All the languages I mentioned have all those, although with all the
schemes except STk you need to use Aubrey Jaffer's excellent SLIB
add-on library to get hash tables. Er, actually, I'm not sure why
you'd want "compounds", but you could definitely simulate them easily
enough if you had to have them.
What's equally important is that, with the possible exception of
Common Lisp, all the languages I mention have an equally restrained
set of types. Just enough to get the job done, but not enough to
confuse.
>Best of all, it's free and available for Unix, Macs, MS-DOS and Atari
>STs. (Look on ftp.uu.net in languages/abc, or on ftp.cwi.nl in
Well, with all the quality freely available products out now, "free"
isn't as exciting as it should be. In addition to being free, each of
the products I mentioned has other attractive features.
Python has a rapidly expanding user base and a fairly high
signal-to-noise newsgroup. It's also a newer (sort of OO) language by
one of the creators of ABC (Guido Van Rossum). I find Python much
more readable than ABC. It also provides many of the facilities that
Perl users have come to love, like fairly low-level interfaces to the
native OS, regular expressions, "persistant" associative arrays in the
form of NDBM files, a socket interface, Tk interface, etc. Lately
I've written some projects in Python that I might previously have
coded in Perl; Python has a "cleaner" and more modular feel that lends
itself to programming larger projects.
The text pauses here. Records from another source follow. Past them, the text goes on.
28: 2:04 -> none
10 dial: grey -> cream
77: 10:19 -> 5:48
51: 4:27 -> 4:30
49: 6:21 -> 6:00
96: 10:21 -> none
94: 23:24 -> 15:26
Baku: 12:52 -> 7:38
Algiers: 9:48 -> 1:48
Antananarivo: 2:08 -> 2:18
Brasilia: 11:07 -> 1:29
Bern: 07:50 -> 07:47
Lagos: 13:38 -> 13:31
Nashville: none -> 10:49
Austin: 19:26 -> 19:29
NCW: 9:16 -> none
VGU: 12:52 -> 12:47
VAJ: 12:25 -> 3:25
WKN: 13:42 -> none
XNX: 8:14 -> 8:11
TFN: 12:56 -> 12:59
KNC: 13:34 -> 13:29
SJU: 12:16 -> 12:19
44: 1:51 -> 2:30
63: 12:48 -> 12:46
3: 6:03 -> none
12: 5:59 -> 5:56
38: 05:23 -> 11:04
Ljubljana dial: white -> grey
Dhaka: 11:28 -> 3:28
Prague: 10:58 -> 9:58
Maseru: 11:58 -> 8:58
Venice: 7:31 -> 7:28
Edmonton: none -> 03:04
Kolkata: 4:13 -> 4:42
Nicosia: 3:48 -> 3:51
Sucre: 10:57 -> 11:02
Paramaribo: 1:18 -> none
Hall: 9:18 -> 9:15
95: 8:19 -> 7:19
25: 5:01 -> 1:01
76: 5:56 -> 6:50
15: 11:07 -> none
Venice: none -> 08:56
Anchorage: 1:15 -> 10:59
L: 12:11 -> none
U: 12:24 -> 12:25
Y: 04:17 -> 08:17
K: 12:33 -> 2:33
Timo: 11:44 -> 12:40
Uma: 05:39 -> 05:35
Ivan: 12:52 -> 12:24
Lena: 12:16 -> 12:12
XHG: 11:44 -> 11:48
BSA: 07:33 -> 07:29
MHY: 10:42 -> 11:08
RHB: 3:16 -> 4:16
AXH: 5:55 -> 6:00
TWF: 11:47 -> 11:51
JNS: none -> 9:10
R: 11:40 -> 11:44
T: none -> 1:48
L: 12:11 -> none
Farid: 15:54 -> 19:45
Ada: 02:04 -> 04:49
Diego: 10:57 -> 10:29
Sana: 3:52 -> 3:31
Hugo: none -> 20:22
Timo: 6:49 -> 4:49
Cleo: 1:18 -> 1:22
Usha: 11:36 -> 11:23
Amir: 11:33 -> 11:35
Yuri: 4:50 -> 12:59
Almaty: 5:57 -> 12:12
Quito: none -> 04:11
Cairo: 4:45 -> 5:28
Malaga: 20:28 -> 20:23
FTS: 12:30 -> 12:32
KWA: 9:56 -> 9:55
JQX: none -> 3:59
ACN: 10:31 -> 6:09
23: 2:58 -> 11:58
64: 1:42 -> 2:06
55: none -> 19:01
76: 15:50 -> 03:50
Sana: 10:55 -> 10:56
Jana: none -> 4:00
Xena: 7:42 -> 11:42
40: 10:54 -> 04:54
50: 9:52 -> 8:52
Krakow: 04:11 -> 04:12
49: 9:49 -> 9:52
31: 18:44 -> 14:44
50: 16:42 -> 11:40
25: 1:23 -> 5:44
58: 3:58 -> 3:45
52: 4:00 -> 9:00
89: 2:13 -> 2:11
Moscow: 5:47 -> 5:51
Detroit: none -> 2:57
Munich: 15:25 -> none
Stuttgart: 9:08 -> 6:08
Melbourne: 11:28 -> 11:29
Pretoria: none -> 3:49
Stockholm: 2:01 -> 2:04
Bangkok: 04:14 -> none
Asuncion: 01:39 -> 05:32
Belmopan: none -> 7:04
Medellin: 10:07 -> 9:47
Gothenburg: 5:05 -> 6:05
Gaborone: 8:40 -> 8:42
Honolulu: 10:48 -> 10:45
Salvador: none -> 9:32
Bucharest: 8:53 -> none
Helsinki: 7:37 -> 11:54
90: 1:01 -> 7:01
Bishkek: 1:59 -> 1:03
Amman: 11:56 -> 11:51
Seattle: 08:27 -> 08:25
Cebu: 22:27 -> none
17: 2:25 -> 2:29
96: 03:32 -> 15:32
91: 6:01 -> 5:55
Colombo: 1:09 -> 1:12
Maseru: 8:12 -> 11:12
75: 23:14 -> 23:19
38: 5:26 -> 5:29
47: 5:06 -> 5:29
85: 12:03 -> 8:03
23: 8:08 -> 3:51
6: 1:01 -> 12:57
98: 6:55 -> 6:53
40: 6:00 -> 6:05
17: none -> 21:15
Of course, I'm still a Perl
zealot and use it almost every day.
Back to our main topic, Common Lisp is very well documented and widely
used. I don't need to list its features (and I don't have room). It
may be too much for a teaching language, but it's definitely easy to
learn and use.
Scheme is also well documented and widely used, with the added
advantage of having several modestly sized implementations available.
Both Lisp and Scheme have their own helpful newsgroups, and both are
standardized (Scheme by IEEE, and the ANSI Common Lisp standard is
close to passing). Also, STk has a very nice Tk interface; it has
two, in fact, one modelled after the standard TCL/Tk model and (a much
nicer) one that uses a CLOS/Dylan-like object oriented model.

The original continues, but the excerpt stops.